O coração superficial — é a alma que se entusiasma com a Palavra, mas não cria raízes. A fé emocional, que floresce nas consolações e murcha na tribulação. Santa Teresa D'Ávila, no Caminho de Perfeição, adverte contra esta alma que busca as doçuras espirituais, mas foge quando a oração se torna seca e a cruz se aproxima. O entusiasmo sem profundidade é uma das marcas do nosso tempo: a conversão que não resiste ao primeiro custo.
O coração sufocado pelos espinhos — é a alma dividida entre Deus e o mundo. Quer o Reino, mas não quer abrir mão das preocupações, das riquezas, dos desejos que o sufocam. São Bernardo de Claraval contempla esta alma com compaixão: ela ouviu a Palavra, mas os seus afetos estão dispersos, e a dispersão impede o fruto. O coração dividido é, talvez, o retrato mais fiel do homem contemporâneo: puxado em muitas direções, incapaz de se recolher, incapaz de frutificar.
A cultura atual, com a sua velocidade, a sua superficialidade e a sua multiplicidade de estímulos, conspira para produzir exatamente estes três tipos de solo. A pergunta que a Palavra dirige ao homem de hoje é a mesma que dirigia aos discípulos de outrora: que tipo de terra eu me tornei?
O DESERTO QUE FALA
O que a cultura do cansaço interpreta como fracasso — o vazio, o silêncio, a solidão, a frustração — a tradição bíblica interpreta como pedagogia divina.
O profeta Oseias registra uma palavra de Deus que parece escrita para o nosso tempo: "Eu a conduzirei ao deserto e lhe falarei ao coração" (Os 2,14). Orígenes de Alexandria, o grande teólogo alexandrino do século III, ensinava que este deserto não é um lugar geográfico, mas o espaço interior que se abre quando todas as falsas seguranças desabam.

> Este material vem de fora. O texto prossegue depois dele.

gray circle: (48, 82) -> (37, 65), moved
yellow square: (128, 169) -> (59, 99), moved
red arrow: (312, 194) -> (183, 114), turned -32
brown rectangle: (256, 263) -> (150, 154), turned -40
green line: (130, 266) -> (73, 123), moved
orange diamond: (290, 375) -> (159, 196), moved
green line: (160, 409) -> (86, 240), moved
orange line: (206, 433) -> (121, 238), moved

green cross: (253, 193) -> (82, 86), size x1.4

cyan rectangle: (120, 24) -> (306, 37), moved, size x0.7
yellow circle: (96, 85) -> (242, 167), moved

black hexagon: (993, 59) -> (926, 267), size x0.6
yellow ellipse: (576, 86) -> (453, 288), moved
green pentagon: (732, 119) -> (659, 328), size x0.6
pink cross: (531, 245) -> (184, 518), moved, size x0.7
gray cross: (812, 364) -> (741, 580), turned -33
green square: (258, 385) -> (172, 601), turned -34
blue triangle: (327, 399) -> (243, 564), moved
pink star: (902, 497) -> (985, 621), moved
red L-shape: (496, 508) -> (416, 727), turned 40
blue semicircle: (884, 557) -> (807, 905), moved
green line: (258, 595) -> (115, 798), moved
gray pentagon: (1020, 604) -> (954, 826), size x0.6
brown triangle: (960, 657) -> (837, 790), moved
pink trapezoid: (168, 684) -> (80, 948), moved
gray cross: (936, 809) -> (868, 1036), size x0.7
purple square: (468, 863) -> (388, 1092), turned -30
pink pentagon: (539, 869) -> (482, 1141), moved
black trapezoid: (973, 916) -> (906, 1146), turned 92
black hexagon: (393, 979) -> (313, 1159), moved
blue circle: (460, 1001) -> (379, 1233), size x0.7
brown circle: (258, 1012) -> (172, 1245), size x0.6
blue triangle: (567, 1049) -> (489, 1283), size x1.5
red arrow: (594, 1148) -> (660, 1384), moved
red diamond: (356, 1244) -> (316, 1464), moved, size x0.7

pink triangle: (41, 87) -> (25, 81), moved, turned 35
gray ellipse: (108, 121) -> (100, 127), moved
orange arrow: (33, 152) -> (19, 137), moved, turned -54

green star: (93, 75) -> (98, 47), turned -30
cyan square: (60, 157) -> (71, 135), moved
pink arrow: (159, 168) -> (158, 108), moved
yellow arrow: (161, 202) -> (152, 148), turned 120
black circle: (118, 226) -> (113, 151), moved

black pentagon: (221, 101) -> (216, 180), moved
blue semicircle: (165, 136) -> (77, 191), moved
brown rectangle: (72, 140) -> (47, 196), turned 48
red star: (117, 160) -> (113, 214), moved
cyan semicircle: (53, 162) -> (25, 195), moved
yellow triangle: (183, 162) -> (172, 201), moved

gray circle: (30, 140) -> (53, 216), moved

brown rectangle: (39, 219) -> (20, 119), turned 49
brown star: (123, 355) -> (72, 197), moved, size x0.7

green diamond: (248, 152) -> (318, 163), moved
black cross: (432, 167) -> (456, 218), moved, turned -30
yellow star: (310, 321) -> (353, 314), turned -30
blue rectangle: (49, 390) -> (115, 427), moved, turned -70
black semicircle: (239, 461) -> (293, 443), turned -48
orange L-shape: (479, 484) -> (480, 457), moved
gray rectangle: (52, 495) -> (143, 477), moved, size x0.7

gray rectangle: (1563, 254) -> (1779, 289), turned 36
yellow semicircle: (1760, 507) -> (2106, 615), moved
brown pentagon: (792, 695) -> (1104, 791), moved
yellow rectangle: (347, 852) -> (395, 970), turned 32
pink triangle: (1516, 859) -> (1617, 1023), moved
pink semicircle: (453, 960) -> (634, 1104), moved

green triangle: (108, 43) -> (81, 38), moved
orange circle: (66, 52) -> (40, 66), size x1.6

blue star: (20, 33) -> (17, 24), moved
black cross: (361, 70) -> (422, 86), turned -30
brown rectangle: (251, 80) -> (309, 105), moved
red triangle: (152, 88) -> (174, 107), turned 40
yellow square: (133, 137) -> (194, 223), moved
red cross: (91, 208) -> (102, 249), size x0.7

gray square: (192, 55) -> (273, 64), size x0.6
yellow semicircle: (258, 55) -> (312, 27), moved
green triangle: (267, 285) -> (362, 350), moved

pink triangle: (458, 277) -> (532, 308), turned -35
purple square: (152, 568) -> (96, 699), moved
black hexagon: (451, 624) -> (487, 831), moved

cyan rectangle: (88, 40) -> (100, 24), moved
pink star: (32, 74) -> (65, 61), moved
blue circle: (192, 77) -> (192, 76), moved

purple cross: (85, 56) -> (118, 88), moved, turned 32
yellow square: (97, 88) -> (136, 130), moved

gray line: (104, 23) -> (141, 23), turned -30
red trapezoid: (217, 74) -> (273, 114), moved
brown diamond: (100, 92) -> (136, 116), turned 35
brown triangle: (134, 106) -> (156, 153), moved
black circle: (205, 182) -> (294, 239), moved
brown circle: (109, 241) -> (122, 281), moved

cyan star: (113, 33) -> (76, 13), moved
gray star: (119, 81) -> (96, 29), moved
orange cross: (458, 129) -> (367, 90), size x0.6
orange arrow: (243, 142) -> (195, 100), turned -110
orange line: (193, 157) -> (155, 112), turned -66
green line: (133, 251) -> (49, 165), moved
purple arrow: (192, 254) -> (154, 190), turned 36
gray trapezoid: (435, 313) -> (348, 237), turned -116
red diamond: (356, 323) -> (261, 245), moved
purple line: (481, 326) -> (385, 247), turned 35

Enquanto o coração está ocupado — dividido entre muitos projetos, muitos amores, muitas preocupações, muitas notificações — Deus não pode falar. Não porque a sua voz seja fraca, mas porque o homem não consegue ouvir. O deserto é o lugar onde o ruído cessa e a alma pode finalmente escutar.
A crise que o homem moderno atravessa — o cansaço existencial, a depressão difusa, a perda de sentido — pode ser lida como este deserto pedagógico. Não é o abandono de Deus; é a presença que se prepara.
São João da Cruz, o Doutor Místico, descreve a noite escura precisamente como este deserto interior. A alma sente-se vazia, abandonada, seca. Mas é justamente aí que Deus a purifica dos seus apegos desordenados e a prepara para a união transformante. A noite não é o fim; é o parto da alma.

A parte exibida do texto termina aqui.